KYC for natural persons

If your customer is a natural person, i.e. not a company, there are a few things to bear in mind. Firstly, you must establish exactly who the contractual partner is. Sometimes it can happen that another person acts on behalf of the contractual partner. There can be various reasons for this, e.g. the contractual partner is not on site or there are language barriers. However, it is also possible that someone is deliberately being used as a front man. The person acting as a front man must therefore always be included in the verification process in accordance with the Money Laundering Act. The following information must be collected from the contractual partner and any person acting as a front man:

First name and surname, place of birth, date of birth, nationality (both in the case of dual nationality) and
a residential address

All information of the customer and any persons appearing must be verified by a valid identification document.

KYC for legal entities

If the customer is a legal entity, i.e. a company, there are many things to consider. Firstly, you need to establish exactly who the contractual partner is. There are many types of company, such as limited liability companies, public limited companies, limited partnerships or civil law partnerships (GbR for short). It is also possible that a foreign company form is involved. The following information must be collected from the contractual partner:

Company name, name or designation, legal form, registration number, if available, address of the registered office or principal place of business and the names of the members of the representative body or the names of the legal representatives.
Representative.

If a member of the representative body or the legal representative is again a legal entity, the company name or designation, legal form, registration number, if available, and address of the registered office or principal place of business must also be collected.

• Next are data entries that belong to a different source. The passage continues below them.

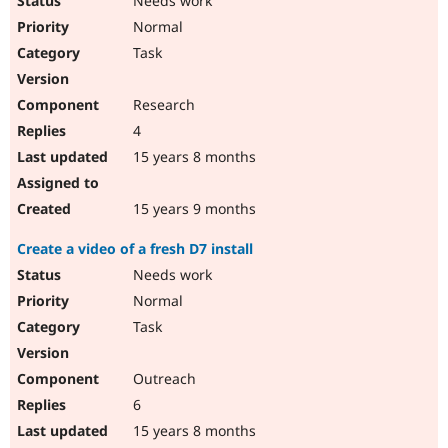
Needs work
Normal
Task
Research
4
15 years 8 months
15 years 9 months
Create a video of a fresh D7 install
Needs work
Normal
Task
Outreach
6
15 years 8 months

The information must be verified on the basis of suitable documents. These include, for example, an extract from the commercial, co-operative or association register or founding documents or comparable documents.

Appearing person

Companies are always represented by a natural person. This can be the managing director, an authorised signatory or another representative of the company.

The following information must again be collected from the performing person:

First name and surname, place of birth, date of birth, nationality and a residential address.

The information must be verified using a valid official photo ID, e.g. identity card or passport. It must also be checked whether the person appearing is authorised to act on behalf of the contractual partner.

Beneficial owner

Furthermore, a beneficial owner must always be identified for legal entities. This is the natural person who owns or controls a legal entity. It must be checked whether the information requested from the customer matches the information contained in the transparency register.

Risk assessment

Finally, a risk assessment is necessary based on a large number of factors. There are typical risk persons and risk situations where additional measures (so-called enhanced due diligence) must be taken, e.g. in the case of politically exposed persons (PEP), high-risk countries or other conspicuous situations.

At what point does a KYC procedure have to take place?

The KYC procedure must always take place before the business relationship is established.

Doesn't that all speak against data protection?

The Money Laundering Act expressly stipulates that the customer must be identified and checked.
There is a special legal basis for this in § 11a GwG.

How long do the KYC documents have to be kept?

All information collected and verification processes relating to customers must be documented in detail and retained for at least 5 years. A breach of the documentation and retention obligation can be severely penalised.